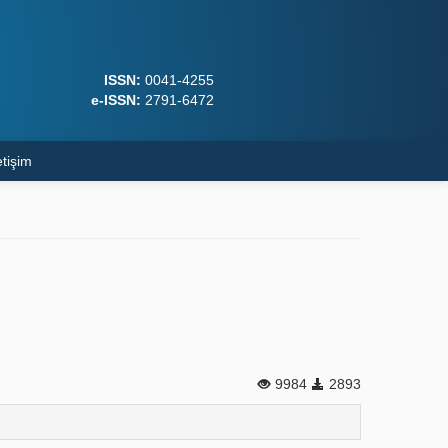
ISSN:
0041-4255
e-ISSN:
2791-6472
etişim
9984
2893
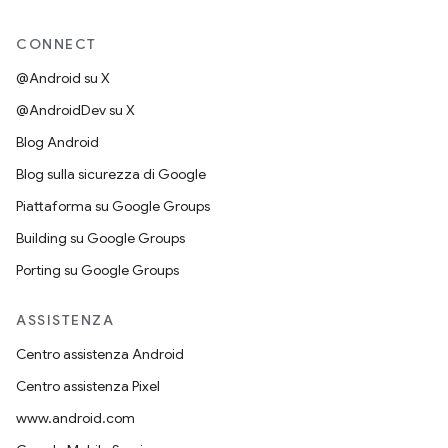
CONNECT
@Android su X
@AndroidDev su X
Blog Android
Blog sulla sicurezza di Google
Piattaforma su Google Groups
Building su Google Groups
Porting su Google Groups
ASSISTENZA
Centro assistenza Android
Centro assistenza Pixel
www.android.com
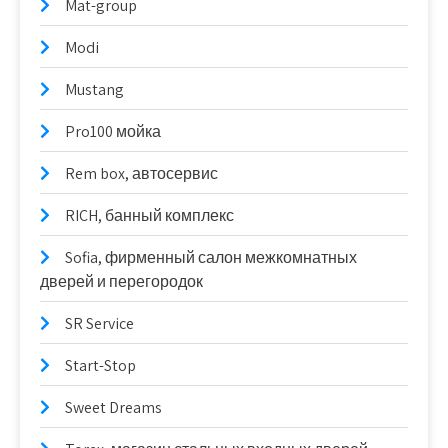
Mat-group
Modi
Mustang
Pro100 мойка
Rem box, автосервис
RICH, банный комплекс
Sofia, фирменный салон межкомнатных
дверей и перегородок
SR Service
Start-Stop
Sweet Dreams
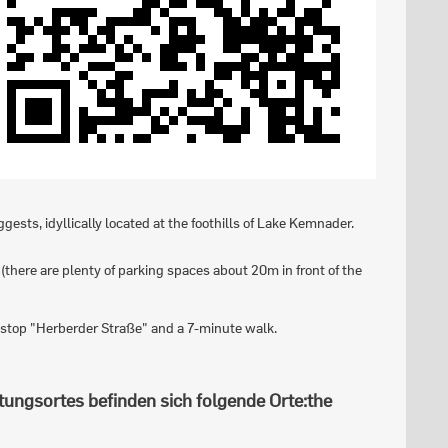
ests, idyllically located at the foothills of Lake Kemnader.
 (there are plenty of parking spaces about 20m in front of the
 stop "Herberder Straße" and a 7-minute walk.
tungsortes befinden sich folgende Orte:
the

+-------+

Assigned task ->
Read the entries and show each line that mentions "Centro".

Task solution ->
Centro assistenza Android
Centro assistenza Pixel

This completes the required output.